What COTS Needs for Viable Onboard Data Handling?
In recent years’ space missions have come under increasing cost pressures. This is in part due to the rise of private and commercially driven space vehicle development companies and a growth of space programs in other countries such as China, India and Japan. One method of cutting costs is to is to use Commercial-Off-The-Shelf (COTS) equipment. However, such equipment often has not been specifically designed for space applications and certain criteria need to be met before this strategy is viable.
The criteria fall into two broad categories: operational and environmental concerns. These concerns arise because of the extreme conditions experienced by launching a vehicle into space and some unique ways that launchers operate compared to other aircraft. The environmental shock and vibration experienced by equipment during launch and the journey into orbit tends to be much more extreme than that experienced by equipment during terrestrial flight. The best way to ensure COTS equipment can cope with this is extensive environmental testing.
The operational concerns, and potential resolutions, include:
- The environment during take-off prevents reliable telemetering, so if data must be retrieved from non-reusable launchers, this must happen during the flight path. This can be resolved using a delayed telemetry stream to transmit launch data after a certain delay.

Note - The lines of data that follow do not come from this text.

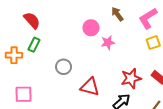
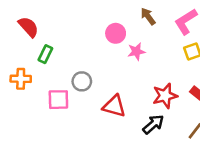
red semicircle: (32, 20) -> (29, 27), moved
orange cross: (14, 55) -> (21, 79), moved
pink square: (23, 94) -> (58, 100), moved

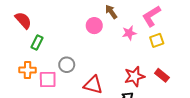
brown arrow: (148, 16) -> (111, 12), moved
pink star: (136, 52) -> (129, 33), moved
orange cross: (21, 79) -> (28, 70), moved

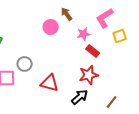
yellow square: (157, 40) -> (120, 36), moved
red rectangle: (162, 75) -> (93, 51), moved

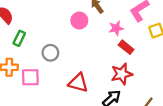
gray circle: (25, 64) -> (50, 53), moved

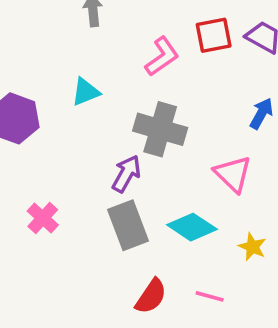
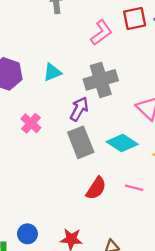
cyan triangle: (86, 92) -> (52, 72), moved
gray cross: (160, 129) -> (101, 80), turned -32
pink cross: (43, 218) -> (31, 123), moved

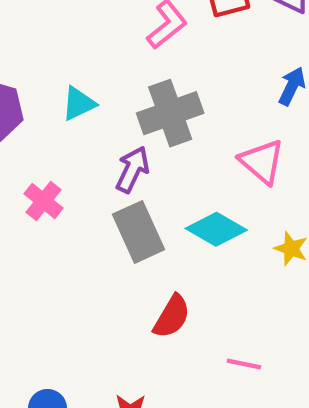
pink line: (134, 188) -> (244, 364), moved

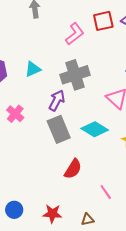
pink line: (244, 364) -> (106, 192), turned 42

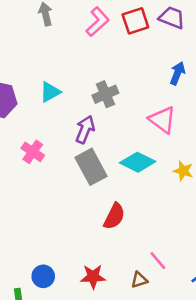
pink L-shape: (75, 34) -> (98, 22), moved
gray cross: (75, 75) -> (105, 94), size x0.7
pink line: (106, 192) -> (158, 261), moved

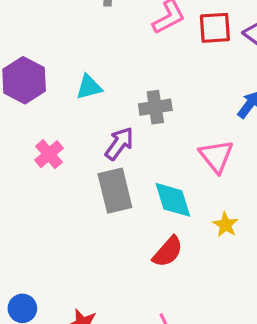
cyan diamond: (138, 162) -> (173, 200), turned 32
red semicircle: (114, 216) -> (168, 252), moved

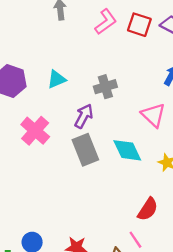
red square: (215, 28) -> (139, 25), turned 30
pink cross: (49, 154) -> (35, 131), size x1.4
red semicircle: (168, 252) -> (148, 209), moved

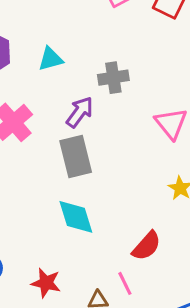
cyan diamond: (127, 150) -> (76, 217), moved

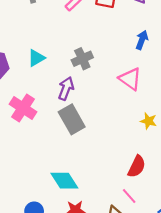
cyan diamond: (76, 217) -> (64, 181), moved

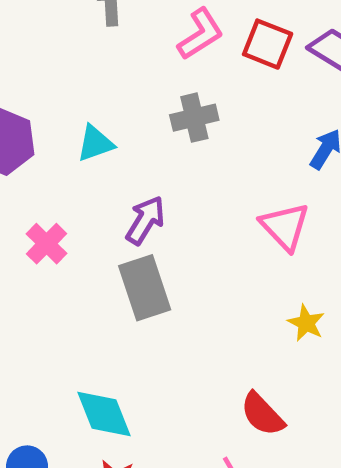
gray cross: (82, 59) -> (194, 118), moved
pink cross: (23, 108) -> (46, 244), size x0.7
red semicircle: (137, 166) -> (262, 414), turned 100

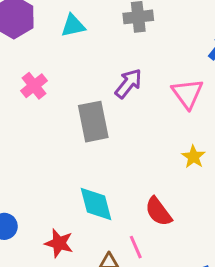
purple arrow: (145, 220) -> (128, 84), moved
cyan diamond: (104, 414) -> (96, 204), moved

- Radical changes to the instrumentation topology during the mission, as sections of the vehicle detach possibly carrying sub-sections of the data handling instrumentation network with them. A master slave system with a transducer to tell the system a separation has occurred. Another is to use an Ethernet node topology that will simply no longer collect data from the missing DAUs.
- Large vehicles may require data to be transferred over distance as high as 100 m at high speeds. Several strategies may work but a good solution is Ethernet as it can easily operate at high speed over 100 m.
- Instrumentation on orbiting vehicles may be “out of sight” of ground receiving stations for long periods of time. When instructed, a recorder can start transmitting all data recorded during a specified time frame without interfering with data acquisition that is taking place concurrently.